Remember Al Checchi? He ran for Governor of California back in the 1990s. He was smart, good-looking, charismatic and immensely wealthy. He spent a gazillion dollars and lost overwhelmingly to Gray Davis.
Mitt Romney, the venture capitalist-turned-Massachusetts Governor-turned-Olympics CEO, has spent millions of his own money in his quest for the presidency. Like Checchi, the essence of his argument is that he's "the CEO" -- a business executive who can bring his executive savvy and hard-driving leadership to solve the problems of government.
At least, that's the way he packaged himself when he first announced his candidacy. Then he released Romney 2.0, morphing into the Reincarnation of Ronald Reagan, wrapping himself in the Gipper's Girdle of Nostalgic GOP-ism while the party wandered in the desert. For many Republicans, Reagan evokes the Glory Days of a new, radical worldview that was going to reshape a bloated federal government and an American foreign policy that has lost its way in the world.
The problem is, where Reagan gave lip service, Bush gave results, and with catastrophic results -- arrogant and bloody foreign policy, bloated but ineffective governance, and contentious and contemptuous civic strife.

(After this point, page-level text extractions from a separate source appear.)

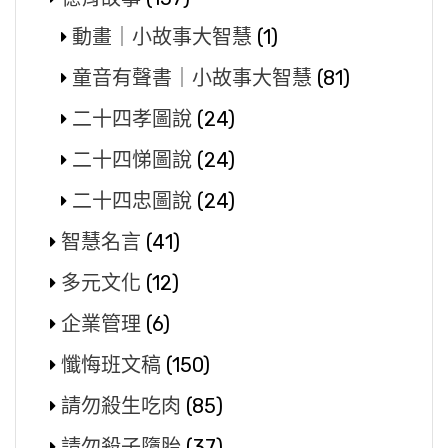
動畫｜小故事大智慧
(1)
童音有聲書｜小故事大智慧
(81)
二十四孝圖說
(24)
二十四悌圖說
(24)
二十四忠圖說
(24)
智慧名言
(41)
多元文化
(12)
企業管理
(6)
懺悔班文稿
(150)
請勿殺生吃肉
(85)
請勿殺子墮胎
(37)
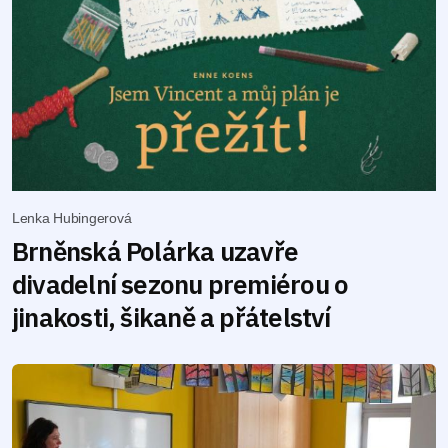
Lenka Hubingerová
Brněnská Polárka uzavře
divadelní sezonu premiérou o
jinakosti, šikaně a přátelství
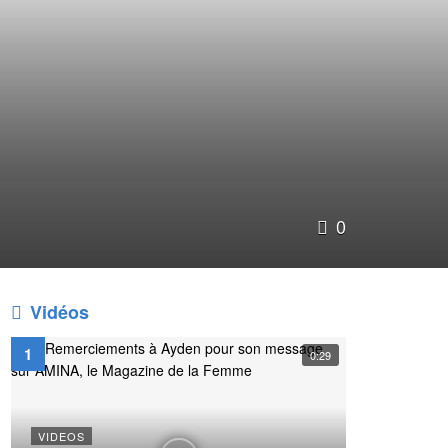
0
Vidéos
0:29
VIDEOS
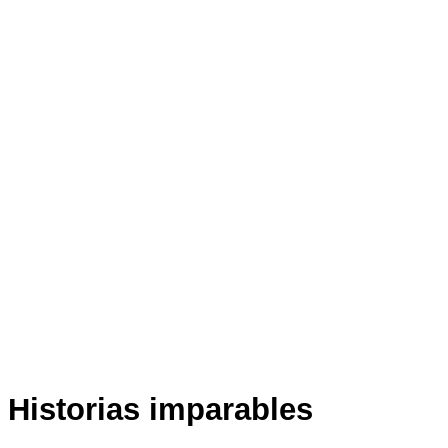
Historias imparables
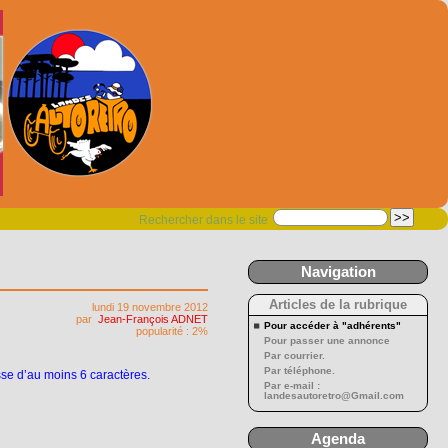
Rechercher dans le site
Navigation
Articles de la rubrique
lundi 19 novembre 2012
par
Jean-François ADNET
Pour accéder à "adhérents"
popularité : 2%
Pour passer une annonce
Par courrier.
Par téléphone.
sse d’au moins 6 caractères.
Par e-mail :
landesautoretro@Gmail.com
Agenda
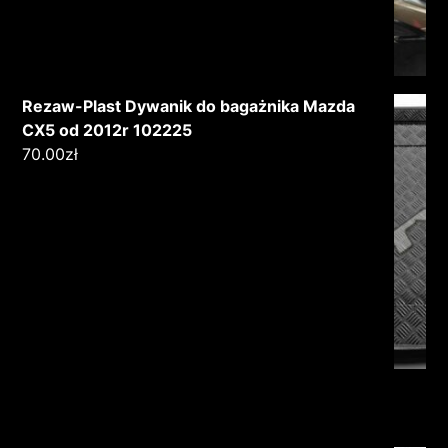
Rezaw-Plast Dywanik do bagażnika Mazda
CX5 od 2012r 102225
70.00
zł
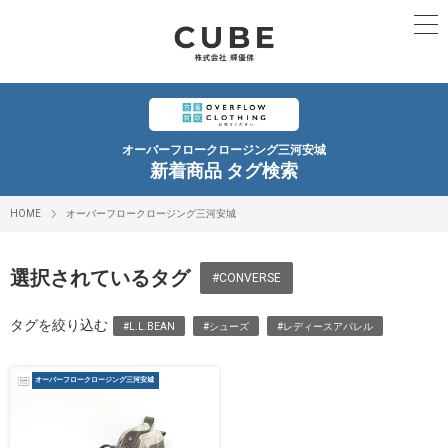
オーバーフロークロージング三河安城
新着商品 タグ検索
HOME
オーバーフロークロージング三河安城
選択されているタグ
#CONVERSE
タグを絞り込む
#L.L.BEAN
#シューズ
#レディースアパレル
オーバーフロークロージング三河安城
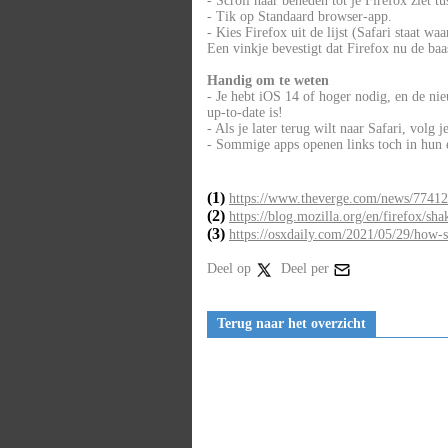
- Scroll naar beneden tot je Firefox ziet tu
- Tik op Standaard browser-app.
- Kies Firefox uit de lijst (Safari staat wa
Een vinkje bevestigt dat Firefox nu de baas
Handig om te weten
- Je hebt iOS 14 of hoger nodig, en de ni
up-to-date is!
- Als je later terug wilt naar Safari, volg 
- Sommige apps openen links toch in hun e
(1)
https://www.theverge.com/news/774129
(2)
https://blog.mozilla.org/en/firefox/sh
(3)
https://osxdaily.com/2021/05/29/how-se
Deel op
Deel per
Terug naar het overzicht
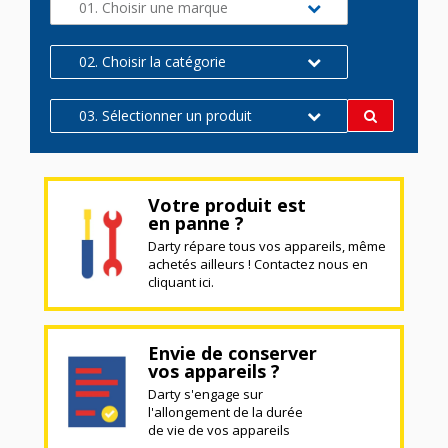
01. Choisir une marque
02. Choisir la catégorie
03. Sélectionner un produit
Votre produit est
en panne ?
Darty répare tous vos appareils, même
achetés ailleurs ! Contactez nous en
cliquant ici.
Envie de conserver
vos appareils ?
Darty s'engage sur
l'allongement de la durée
de vie de vos appareils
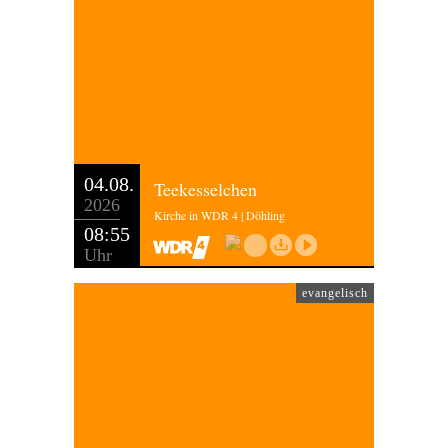
04.08.
Teekesselchen
2026
Kirche in WDR 4 | Döhling
08:55
Uhr
evangelisch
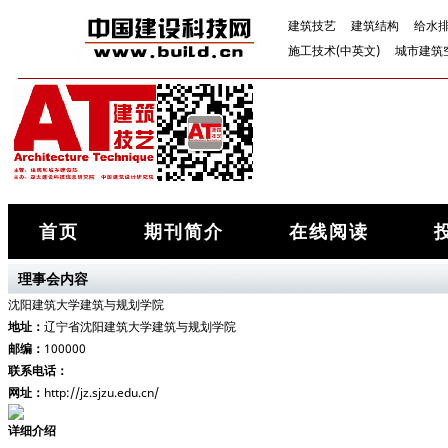
建筑技艺
建筑结构
给水
施工技术(中英文)
城市建筑
首页
期刊简介
在线阅读
理事会内容
沈阳建筑大学建筑与规划学院
地址：
辽宁省沈阳建筑大学建筑与规划学院
邮编：
100000
联系电话：
网址：
http://jz.sjzu.edu.cn/
详细介绍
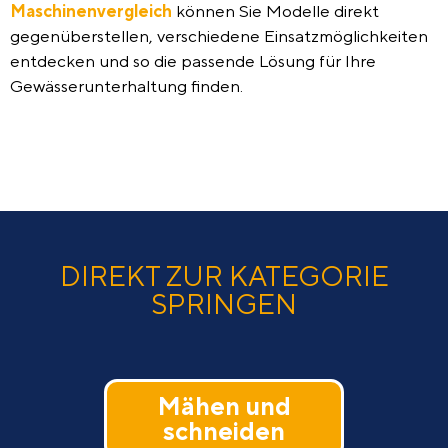
Maschinenvergleich
können
Sie Modelle direkt
gegenüberstellen, verschiedene Einsatzmöglichkeiten
entdecken und so die passende Lösung für Ihre
Gewässerunterhaltung finden.
DIREKT ZUR KATEGORIE
SPRINGEN
Mähen und
schneiden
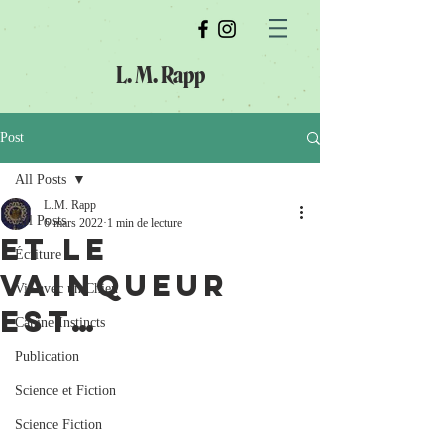
L. M. Rapp
Post
All Posts
L.M. Rapp
All Posts
6 mars 2022
1 min de lecture
Et le
Écriture
vainqueur
Vie avec un Chien
est…
Canine Instincts
Publication
Science et Fiction
Science Fiction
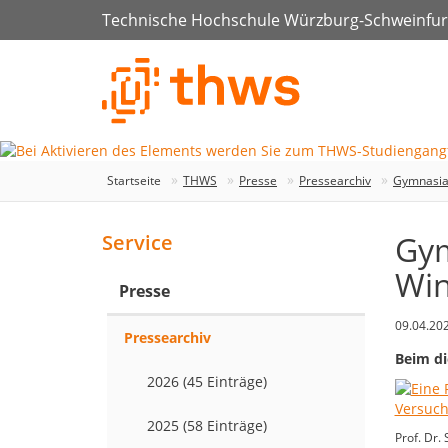
Technische Hochschule Würzburg-Schweinfur
Startseite
THWS
Presse
Pressearchiv
Gymnasia
Gym
Service
Win
Presse
09.04.20
Pressearchiv
Beim di
2026 (45 Einträge)
2025 (58 Einträge)
Prof. Dr.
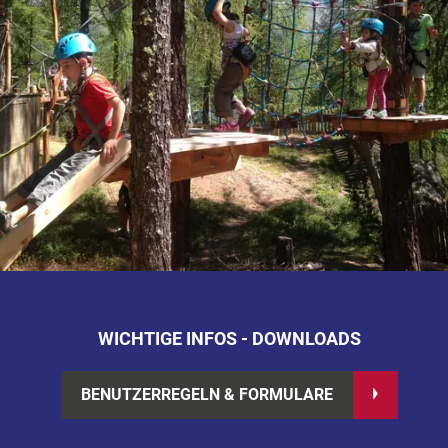
WICHTIGE INFOS - DOWNLOADS
BENUTZERREGELN & FORMULARE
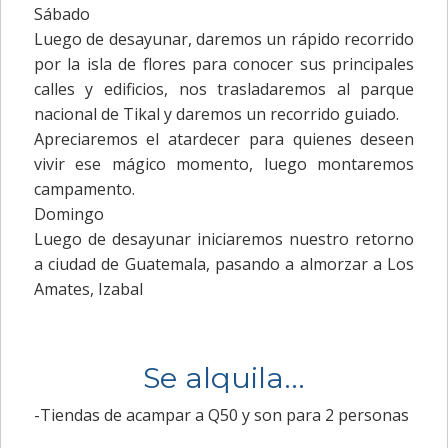
Sábado
Luego de desayunar, daremos un rápido recorrido
por la isla de flores para conocer sus principales
calles y edificios, nos trasladaremos al parque
nacional de Tikal y daremos un recorrido guiado.
Apreciaremos el atardecer para quienes deseen
vivir ese mágico momento, luego montaremos
campamento.
Domingo
Luego de desayunar iniciaremos nuestro retorno
a ciudad de Guatemala, pasando a almorzar a Los
Amates, Izabal
Se alquila...
-Tiendas de acampar a Q50 y son para 2 personas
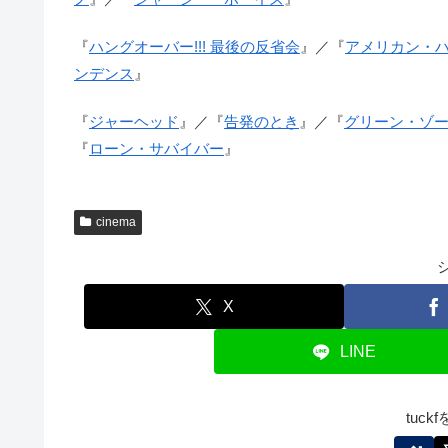
『
ハングオーバー!!! 最後の反省会
』／『
アメリカン・
ンデンス
』
『
ジャーヘッド
』／『
告発のとき
』／『
グリーン・ゾ
『
ローン・サバイバー
』
cinema
X
LINE
tuc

Now, with his political future hanging in the balance in Michigan, Romney is releasing Romney 3.0, focusing on economic issues and a "Washington is Broken" theme over the previous pandering to the Religious Right.
Will it work? It's too early to tell. Early polls give him a slight lead over McCain and Huckabee, but last week two of the state's largest newspapers, the Detroit News and the Detroit Free Press, both endorsed McCain.
Maybe Romney 3.0 will end up being the same as Checchi 1.0.